Would you restate the listing word for word, with the images omitted?
- - -
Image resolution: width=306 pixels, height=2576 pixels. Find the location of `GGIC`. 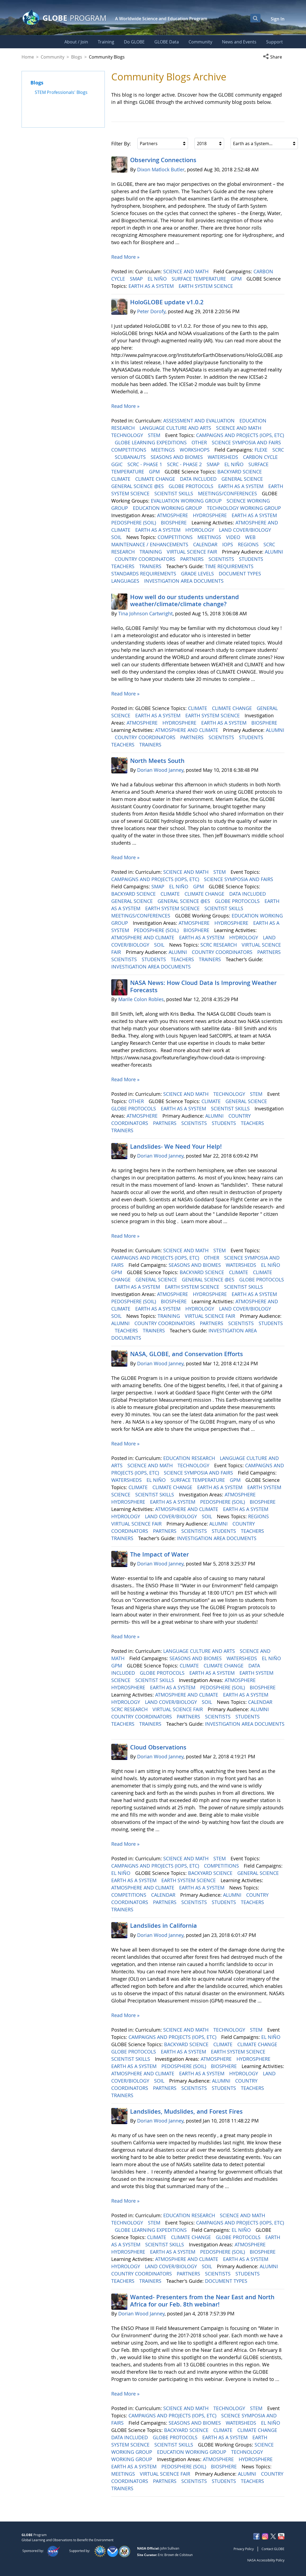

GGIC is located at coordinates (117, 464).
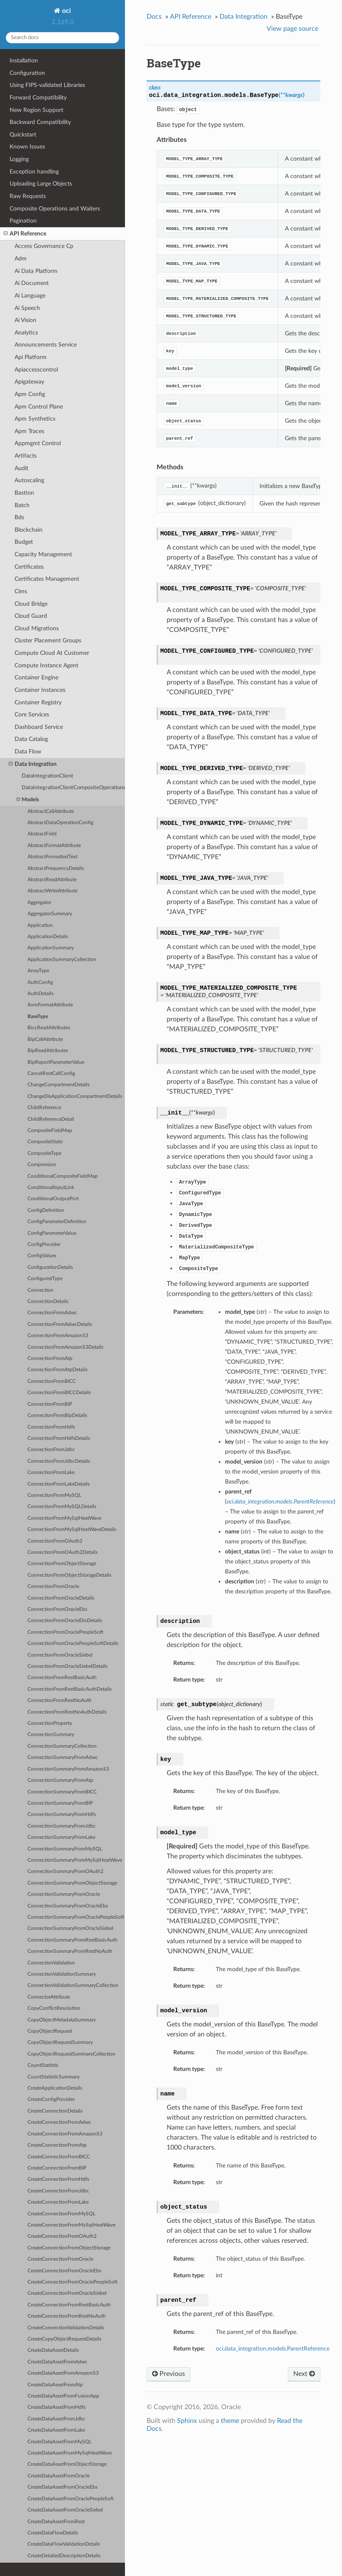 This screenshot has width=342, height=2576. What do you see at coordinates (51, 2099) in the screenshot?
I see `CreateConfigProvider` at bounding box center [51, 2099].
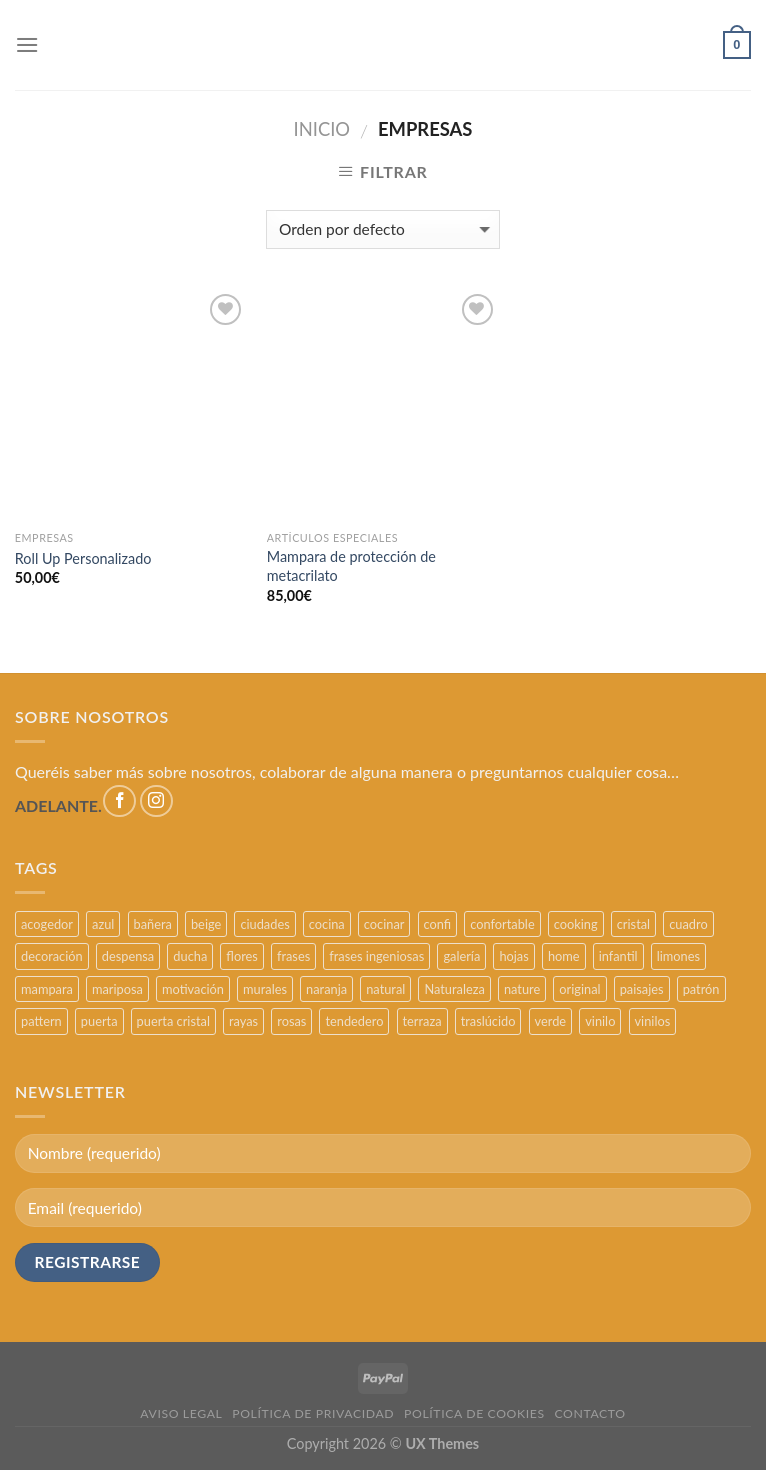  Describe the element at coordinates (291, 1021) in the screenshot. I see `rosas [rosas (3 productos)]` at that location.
- - -
### Written answer
Image resolution: width=306 pixels, height=2576 pixels. Find the location of `GGIC`. 

GGIC is located at coordinates (117, 464).
 This screenshot has width=342, height=2576. What do you see at coordinates (51, 2099) in the screenshot?
I see `CreateConfigProvider` at bounding box center [51, 2099].
  Describe the element at coordinates (291, 1021) in the screenshot. I see `rosas [rosas (3 productos)]` at that location.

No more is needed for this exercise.